Work order: No pictures go into the output, which should consist only of the lines from the first line of the data through the line with "Analýza obsahu", copied exactly.

Excerpted records:
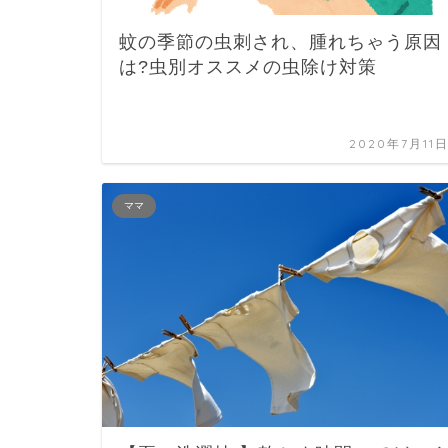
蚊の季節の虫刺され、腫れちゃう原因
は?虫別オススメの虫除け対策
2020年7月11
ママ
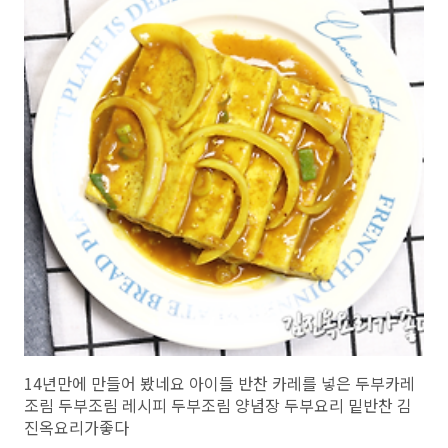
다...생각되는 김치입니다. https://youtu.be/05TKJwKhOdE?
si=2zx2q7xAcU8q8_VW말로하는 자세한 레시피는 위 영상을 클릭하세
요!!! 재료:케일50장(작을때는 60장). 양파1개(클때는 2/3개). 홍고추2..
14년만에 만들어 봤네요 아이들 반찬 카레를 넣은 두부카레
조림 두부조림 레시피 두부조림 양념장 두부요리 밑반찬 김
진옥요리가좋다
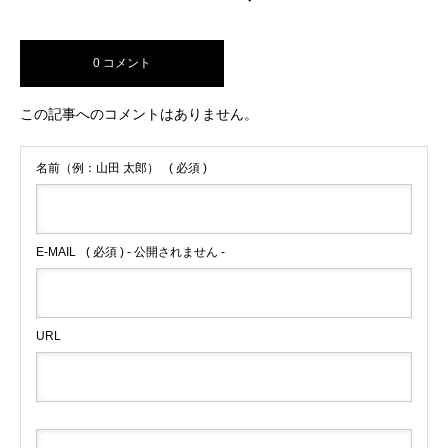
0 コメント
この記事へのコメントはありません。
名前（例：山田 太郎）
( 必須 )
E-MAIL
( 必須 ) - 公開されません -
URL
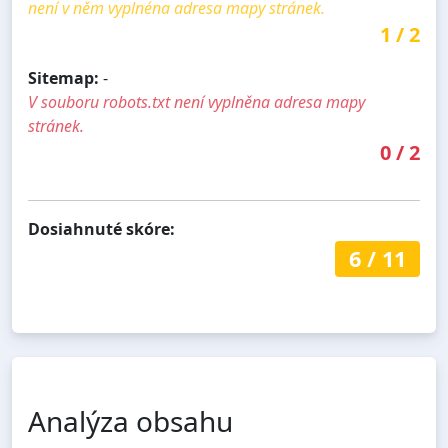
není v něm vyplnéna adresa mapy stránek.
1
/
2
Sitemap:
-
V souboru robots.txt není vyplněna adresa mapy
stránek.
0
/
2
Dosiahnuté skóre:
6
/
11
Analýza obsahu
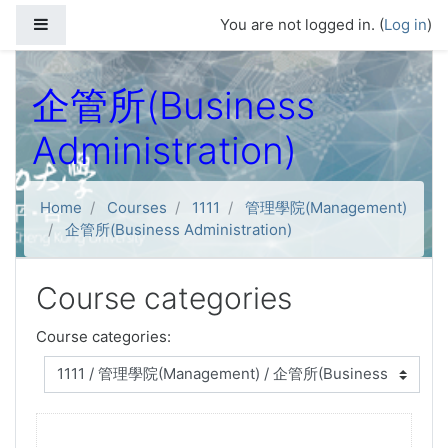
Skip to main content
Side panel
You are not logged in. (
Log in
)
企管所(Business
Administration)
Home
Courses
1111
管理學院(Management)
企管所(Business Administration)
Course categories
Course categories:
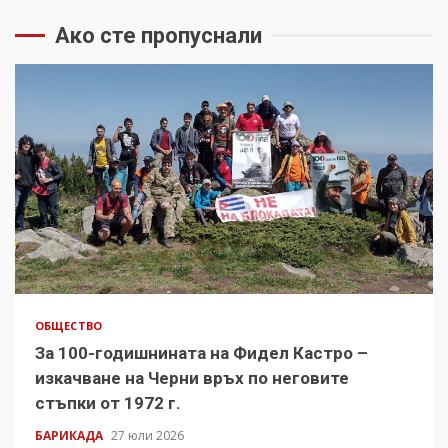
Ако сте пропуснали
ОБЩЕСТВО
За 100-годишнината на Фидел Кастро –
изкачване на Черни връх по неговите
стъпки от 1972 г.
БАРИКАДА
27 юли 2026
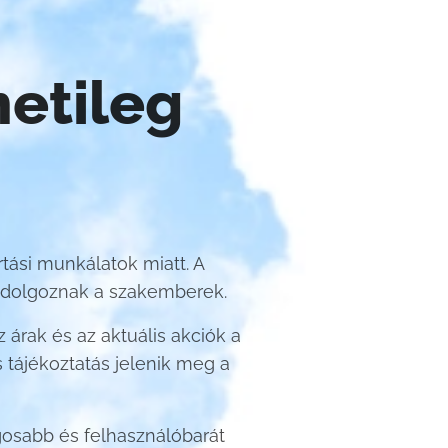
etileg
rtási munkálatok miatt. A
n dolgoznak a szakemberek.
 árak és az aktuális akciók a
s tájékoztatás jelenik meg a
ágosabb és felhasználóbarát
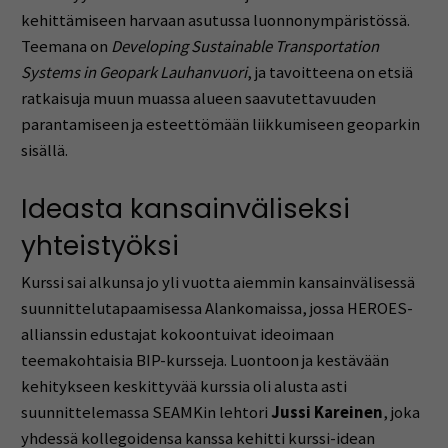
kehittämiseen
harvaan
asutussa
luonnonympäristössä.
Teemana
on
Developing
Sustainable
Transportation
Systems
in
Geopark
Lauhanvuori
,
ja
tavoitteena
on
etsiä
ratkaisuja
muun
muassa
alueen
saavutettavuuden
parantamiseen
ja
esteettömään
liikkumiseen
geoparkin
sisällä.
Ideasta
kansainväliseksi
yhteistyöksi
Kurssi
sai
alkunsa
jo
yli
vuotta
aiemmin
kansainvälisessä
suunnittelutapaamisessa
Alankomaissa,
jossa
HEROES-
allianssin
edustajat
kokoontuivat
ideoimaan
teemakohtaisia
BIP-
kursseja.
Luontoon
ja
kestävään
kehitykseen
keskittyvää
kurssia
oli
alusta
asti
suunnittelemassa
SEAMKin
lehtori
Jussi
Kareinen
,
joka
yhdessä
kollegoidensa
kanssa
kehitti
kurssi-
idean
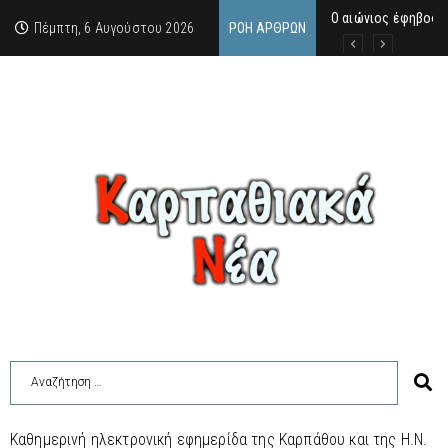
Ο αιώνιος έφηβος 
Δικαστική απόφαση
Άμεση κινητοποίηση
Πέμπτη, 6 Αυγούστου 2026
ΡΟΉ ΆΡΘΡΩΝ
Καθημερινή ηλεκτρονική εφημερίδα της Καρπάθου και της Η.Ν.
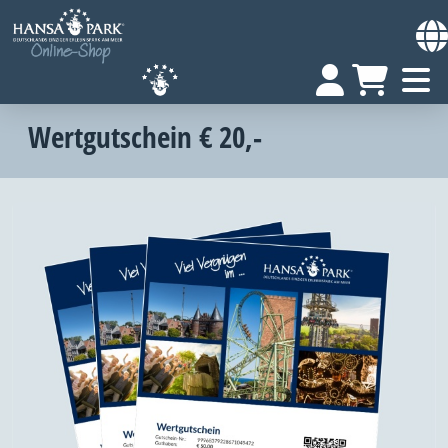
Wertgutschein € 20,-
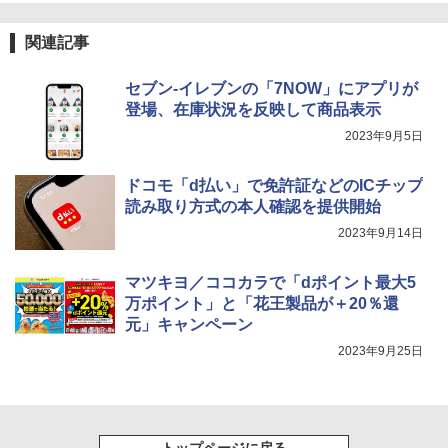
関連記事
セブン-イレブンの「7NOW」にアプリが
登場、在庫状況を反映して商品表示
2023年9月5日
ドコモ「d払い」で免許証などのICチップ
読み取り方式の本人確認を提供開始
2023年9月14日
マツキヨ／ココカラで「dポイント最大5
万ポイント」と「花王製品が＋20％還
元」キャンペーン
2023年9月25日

Response:
蚊の季節の虫刺され、腫れちゃう原因
は?虫別オススメの虫除け対策
2020年7月11
ママ
다...생각되는 김치입니다. https://youtu.be/05TKJwKhOdE?
si=2zx2q7xAcU8q8_VW말로하는 자세한 레시피는 위 영상을 클릭하세
요!!! 재료:케일50장(작을때는 60장). 양파1개(클때는 2/3개). 홍고추2..
14년만에 만들어 봤네요 아이들 반찬 카레를 넣은 두부카레
조림 두부조림 레시피 두부조림 양념장 두부요리 밑반찬 김
진옥요리가좋다
0 コメント
この記事へのコメントはありません。
名前（例：山田 太郎）
( 必須 )
E-MAIL
( 必須 ) - 公開されません -
URL
není v něm vyplnéna adresa mapy stránek.
1
/
2
Sitemap:
-
V souboru robots.txt není vyplněna adresa mapy
stránek.
0
/
2
Dosiahnuté skóre:
6
/
11
Analýza obsahu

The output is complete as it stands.